* **ASSIGNMENT**
For the records below, reproduce exactly the line that contains "Info-Zvolen" and all subsequent lines, with nothing left out and nothing added.

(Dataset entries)
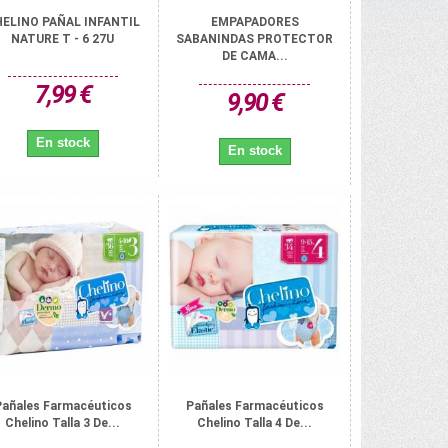
ELINO PAÑAL INFANTIL
EMPAPADORES
NATURE T - 6 27U
SABANINDAS PROTECTOR
DE CAMA...
7,99 €
9,90 €
En stock
En stock
Pañales Farmacéuticos
Pañales Farmacéuticos
Chelino Talla 3 De...
Chelino Talla 4 De...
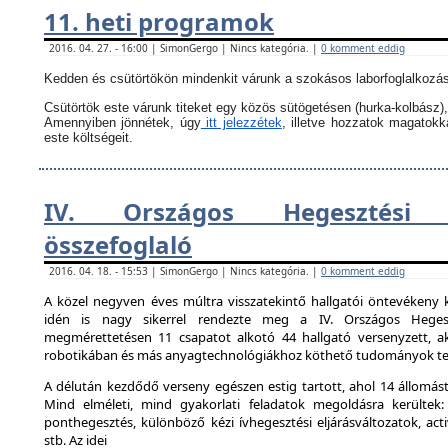
11. heti programok
2016. 04. 27. - 16:00 | SimonGergo | Nincs kategória. |
0 komment eddig
Kedden és csütörtökön mindenkit várunk a szokásos laborfoglalkozás
Csütörtök este várunk titeket egy közös sütögetésen (hurka-kolbász),
Amennyiben jönnétek, úgy
itt jelezzétek
, illetve hozzatok magatok
este költségeit.
IV. Országos Hegesztési 
összefoglaló
2016. 04. 18. - 15:53 | SimonGergo | Nincs kategória. |
0 komment eddig
A közel negyven éves múltra visszatekintő hallgatói öntevékeny 
idén is nagy sikerrel rendezte meg a IV. Országos Hegesz
megmérettetésen 11 csapatot alkotó 44 hallgató versenyzett, ak
robotikában és más anyagtechnológiákhoz köthető tudományok ter
A délután kezdődő verseny egészen estig tartott, ahol 14 állomást 
Mind elméleti, mind gyakorlati feladatok megoldásra kerültek:
ponthegesztés, különböző kézi ívhegesztési eljárásváltozatok, activ
stb. Az idei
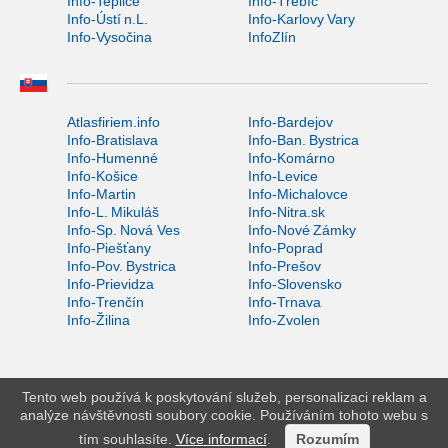
Info-Teplice
Info-Třebíč
Info-Ústí n.L.
Info-Karlovy Vary
Info-Vysočina
InfoZlín
Atlasfiriem.info
Info-Bardejov
Info-Bratislava
Info-Ban. Bystrica
Info-Humenné
Info-Komárno
Info-Košice
Info-Levice
Info-Martin
Info-Michalovce
Info-L. Mikuláš
Info-Nitra.sk
Info-Sp. Nová Ves
Info-Nové Zámky
Info-Piešťany
Info-Poprad
Info-Pov. Bystrica
Info-Prešov
Info-Prievidza
Info-Slovensko
Info-Trenčín
Info-Trnava
Info-Žilina
Info-Zvolen
Tento web používá k poskytování služeb, personalizaci reklam a
analýze návštěvnosti soubory cookie. Používáním tohoto webu s
tím souhlasíte.
Více informací
.
Rozumím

* **ANSWER FOR THE TASK**
Info-Zvolen
Tento web používá k poskytování služeb, personalizaci reklam a
analýze návštěvnosti soubory cookie. Používáním tohoto webu s
tím souhlasíte.
Více informací
.
Rozumím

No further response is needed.